Wayde, obviously we don't know each other, but I have spent a LOT of time being educated in the sciences!  I am way more familiar with concepts like "covalent bonds" than I care to be!  Frankly it just takes up space in my brain that could be used for other things, like where I left my keys!  Anyway...

Atoms are mostly empty space.  And even "pure" substances such as gold (the carat weight is irrelevant, by the way) aren't just atoms sitting around.  They still form molecules, sometimes quite complex ones.  A molecule of gold looks like this, for example:



And a graphite molecule looks like this:



How a molecule behaves is determined by its structure and shape.  Diamond and graphite are made of the same atoms, for example, but their molecules are very different, and therefore the substances behave differently.  Just try giving your wife a graphite ring and you'll see what I mean! 

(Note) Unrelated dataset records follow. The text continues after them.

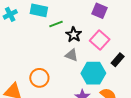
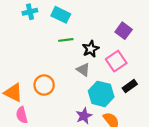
green line: (56, 24) -> (66, 40), moved

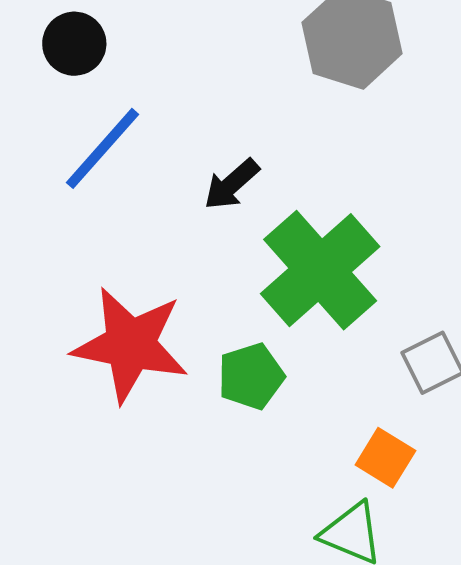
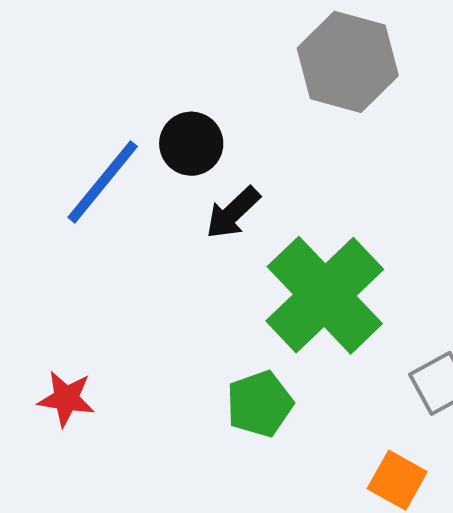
black circle: (74, 44) -> (191, 144), moved
red star: (130, 345) -> (66, 399), moved, size x0.5

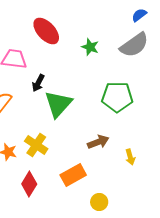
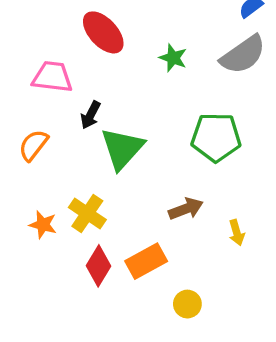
red diamond: (29, 184) -> (98, 266), moved

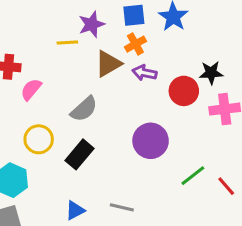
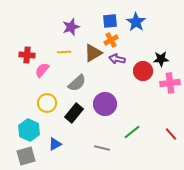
purple star: (92, 24) -> (71, 27), moved
yellow line: (67, 43) -> (64, 52), moved
purple circle: (151, 141) -> (105, 104), moved
green line: (193, 176) -> (132, 132), moved
blue triangle: (75, 210) -> (55, 144), moved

The interaction between these shapes is what we call chemical reactions.  In organic molecules, such as proteins, changing the shape -- and therefore function -- of a molecule, such as a protein, is called denaturing it.  You denature protein every time you fry an egg, changing the albumin from a clear liquid (well, more or less) to a white solid.  But I'm getting off track.

The point is that there is a tremendous amount of empty space in what we call "solid matter."  In fact it is mostly empty space.

But still none of this really explains Nightcrawler's fear of teleporting into a solid object!